Extended Data Fig. 4. Fna clade transcriptomic responses to intestinal metabolites.

Extended Data Fig. 4

a, Bar plots demonstrate the proportion of stool metagenomic samples from patients with CRC or healthy controls in which putative eut and pdu operons were detected. Statistical analysis performed using two sample Z test, two-tailed.
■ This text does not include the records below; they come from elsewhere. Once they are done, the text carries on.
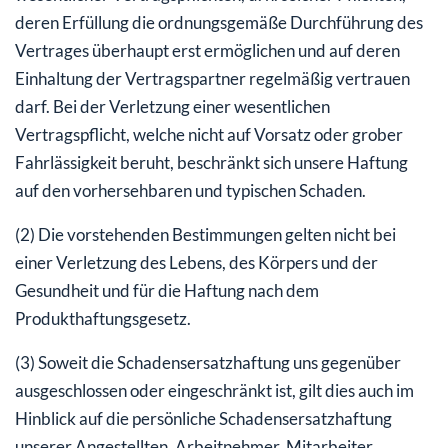
deren Erfüllung die ordnungsgemäße Durchführung des
Vertrages überhaupt erst ermöglichen und auf deren
Einhaltung der Vertragspartner regelmäßig vertrauen
darf. Bei der Verletzung einer wesentlichen
Vertragspflicht, welche nicht auf Vorsatz oder grober
Fahrlässigkeit beruht, beschränkt sich unsere Haftung
auf den vorhersehbaren und typischen Schaden.
(2) Die vorstehenden Bestimmungen gelten nicht bei
einer Verletzung des Lebens, des Körpers und der
Gesundheit und für die Haftung nach dem
Produkthaftungsgesetz.
(3) Soweit die Schadensersatzhaftung uns gegenüber
ausgeschlossen oder eingeschränkt ist, gilt dies auch im
Hinblick auf die persönliche Schadensersatzhaftung
unserer Angestellten, Arbeitnehmer, Mitarbeiter,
Cohort sample sizes are indicated at the bottom of each panel. b-c, Differentially expressed genes (with log2-transformed fold change ≥ 0.58 and ≤ −0.58 with -log10(p-value) ≥ 1.30) of a representative Fna C1 strain (KCOM 3764) and a representative Fna C2 strain (SB010) under (b) ethanolamine (EA) or (c) 1,2-propanediol (1,2-PD) exposure as compared to their respective unexposed controls. Top five significant (-log10(p-value) ≥ 1.30) upregulated and downregulated genes are labeled. d, Differentally expressed genes (with log2-transformed fold change ≥ 0.58 and ≤ −0.58 with -log10(p-value) ≥ 1.30) in SB010 under Vitamin B12 exposure alone as compared to unexposed control. All differentially expressed genes labeled. For b-d, vertical dotted lines indicate the threshold of significant gene expression, defined as log2-transformed fold change ≥ 0.58 and ≤ −0.58. Statistical analysis performed using glmQLFTest, 2-sided. Data point colors indicate whether a gene is categorized as part of the Fna core genome (red), Fna C1-associated accessory genome (green), or Fna C2-associated accessory genome (lavender) by PPanGGOLiN.